Additionally, I finally located my interview with the saxophonist Bob Wilber. I'll listen to that one, too, to also see, as I do with all the others, if I've missed or misrepresented any important facts. In Wilber's case, I want to determine if I've overlooked anything important about Pepper's early days in Rochester, New York. Wilber attended the Eastman School of Music for one semester in the mid-1940s. While there, he, Pepper, Raymond Murphy and Bob Huggler spent a lot of time together, listening to jazz records and playing along on their instruments.

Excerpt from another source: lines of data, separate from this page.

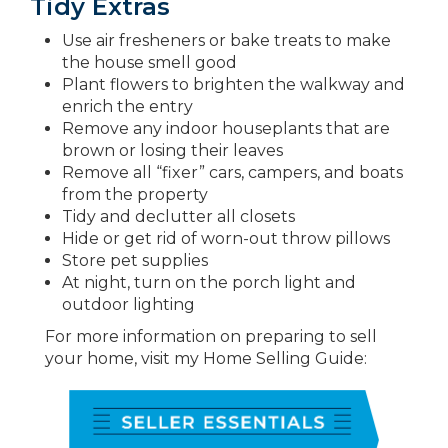
Tidy Extras
Use air fresheners or bake treats to make
the house smell good
Plant flowers to brighten the walkway and
enrich the entry
Remove any indoor houseplants that are
brown or losing their leaves
Remove all “fixer” cars, campers, and boats
from the property
Tidy and declutter all closets
Hide or get rid of worn-out throw pillows
Store pet supplies
At night, turn on the porch light and
outdoor lighting
For more information on preparing to sell
your home, visit my Home Selling Guide:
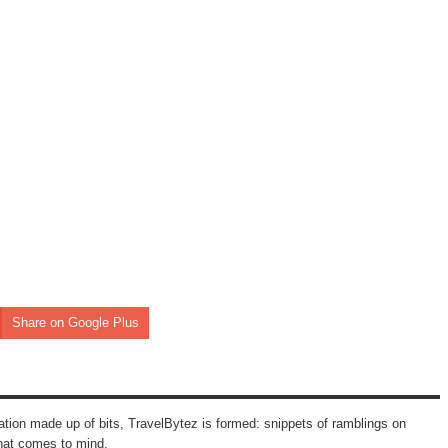
Share on Google Plus
mation made up of bits, TravelBytez is formed: snippets of ramblings on
that comes to mind.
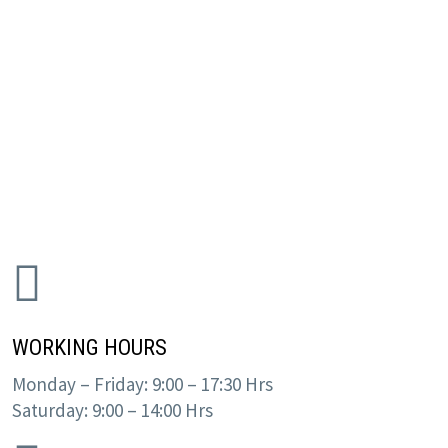
WORKING HOURS
Monday – Friday: 9:00 – 17:30 Hrs
Saturday: 9:00 – 14:00 Hrs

As it only relates to Pepper's time in Detroit before he moved to New York City in early 1956, the thrust of Cornfoot's interview was recalling a number of interesting facts about his time knowing Pepper at Wayne University (now Wayne State) and when they worked together at several record stores in Detroit. Cornfoot mentioned that Pepper liked Leo Parker's early work with Fats Navarro. They both adored Gilbert & Sullivan, and, apart from that, they listened together to recordings of Honegger's Pacific 231, and by Coleman Hawkins, Lester Young, Charlie Parker, Wardell Gray and Dexter Gordon. Pepper also liked Benny Bailey's trumpet playing. There was a lot of knocking on the walls at 3am, said Cornfoot, because of the late-night listening. The great Detroit pianist Bu Bu Turner used to come to their dorm a lot to listen to 78s at half speed and learn solos. In the dorm, Pepper practiced soprano sax.

While rooming together, he and Pepper in the middle of the week used to go to the Center Theater, about six blocks from Wayne, to catch matinees of older films that were made during the twenties and thirties. At all-night theaters they would catch comedies at the Mayfair Theater. They enjoyed shorts by Laurel and Hardy (with Charlie Chase), Bobby Clark, Charlie Chaplin, Buster Keaton, and the Marx Brothers.

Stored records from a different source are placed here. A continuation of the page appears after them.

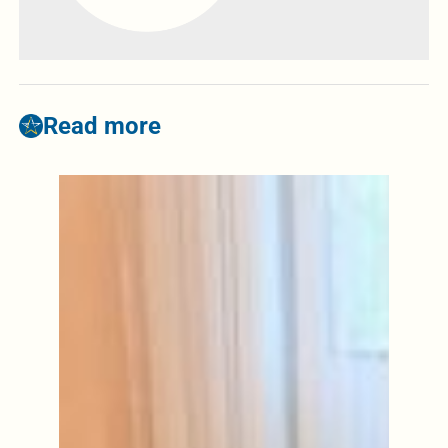
Read more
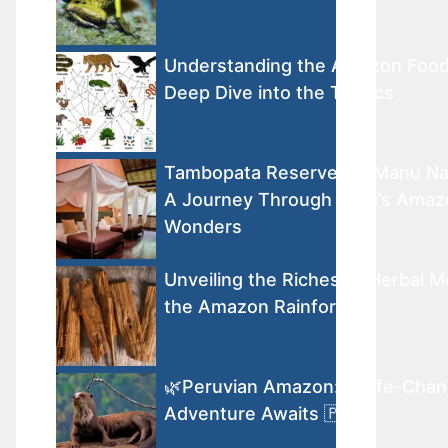
Understanding the Amazon Foo
Deep Dive into the Tropics
Tambopata Reserve vs. Manu Nat
A Journey Through Peru’s Amaz
Wonders
Unveiling the Riches of Herbal M
the Amazon Rainforest
🌿Peruvian Amazon: A Life-Chan
Adventure Awaits 🇵🇪🐾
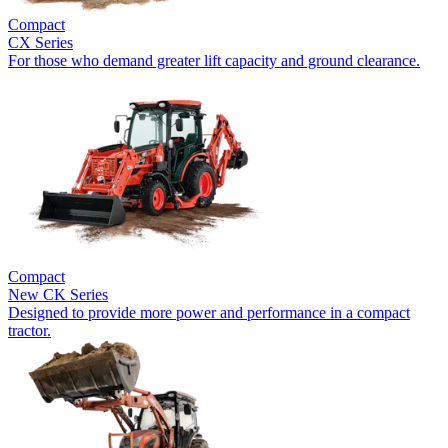
Compact
CX Series
For those who demand greater lift capacity and ground clearance.
Compact
New
CK Series
Designed to provide more power and performance in a compact
tractor.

About Pepper's sense of humor, he said, "His humor seemed to be based more on human foibles, and bringing up short the pompous, the powerful. A tremendous punster. A lot of word play at times." When Pepper told a story, he would wait a few seconds, with a deadpan expression or a half-smile on his face, before laughing with his characteristic chuckle.

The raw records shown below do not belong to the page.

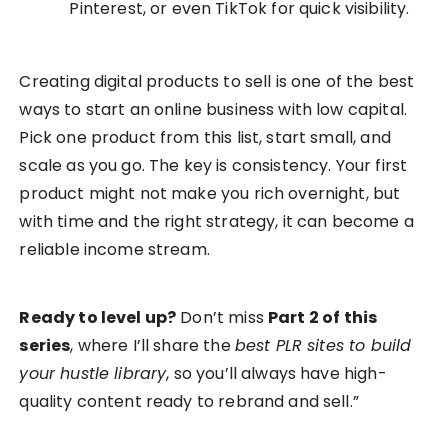
Pinterest, or even TikTok for quick visibility.
Creating digital products to sell is one of the best
ways to start an online business with low capital.
Pick one product from this list, start small, and
scale as you go. The key is consistency. Your first
product might not make you rich overnight, but
with time and the right strategy, it can become a
reliable income stream.
Ready to level up?
Don’t miss
Part 2 of this
series
, where I’ll share the
best PLR sites to build
your hustle library
, so you’ll always have high-
quality content ready to rebrand and sell.”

Cornfoot introduced Pepper to the works of Anthony Burgess. "He got all wrapped up in him," said Cornfoot. "When he got interested in something, he went thoroughly, all across the board."

Regarding classes at Wayne: "He used to use my notebooks because I was on the GI Bill. So they paid for my paper, and my notebooks, and that. So I'd come back from a class. Pepper would take the notebook and go to his class and make his notes. I remember he had a music appreciation class. They were covering Haydn. He had a marginal note that said, 'No wonder the guy write 104 symphonies. The son of a bitch only scored in octaves!'" Pepper did his term paper on Stravinsky. Pepper's favorite class was a film history course taught by Fran Striker. Striker wrote radio scripts for the Lone Ranger show.

Pepper told Cornfoot that he studied with Sidney Bechet. I've written Bob Wilber about that, because if true, it would have been when Wilber was living with Bechet.

"Hellure" is how Pepper answered the telephone, and "Cheers" is how he signed off on his correspondence.

Next month I'll tell you about the Eddie Locke interview and other things I've learned.